Only available emission figures for UKCS were in the period 2006-2015. To get a better understanding of the driving forces behind CO2 emission intensities on UKCS, study of data across a longer time may be of suggestion. Moreover, a longer period studied also applies for the NCS, where we have studied the years 1997-2015. If Norwegian CO2 emission figures before 1991 were available, we could compare before and after the introduction of the Norwegian CO2-tax to obtain a more precise picture of the CO2 -price.

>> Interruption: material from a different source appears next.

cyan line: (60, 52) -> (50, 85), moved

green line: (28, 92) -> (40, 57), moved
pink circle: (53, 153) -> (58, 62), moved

Another possible approach is to include other GHGs such as methane since most natural gas consists of methane. Emission of methane may be relevant to study as methane is the second largest GHG after CO2. In 2015, emitted methane from offshore oil and gas extraction were 28 947 tonnes and 41 200 tonnes on NCS and UKCS, respectively (NOG 2016; Oil and Gas UK 2016; SSB 2016). Methane stood for 5 % and 7 % of the total GHG emissions from offshore oil and gas extraction, while CO2 stood for 95 % and 90 % of the GHG emissions, respectively (Oil and Gas UK 2016; SSB 2016).

It is also possible to include other explanatory variables such as the amount invested in each field or whether the reservoir type or well type (horizontal vs. vertical wells) influence emission intensity.

Alternatively, to look into the use of energy-efficient technology at field level, as this thesis did not consider technological characteristics as explanatory variables. Further, it is also possible to distinguish between different sources of CO2 emission from the petroleum industry to a greater extent, such as combustion of gas or diesel in turbines.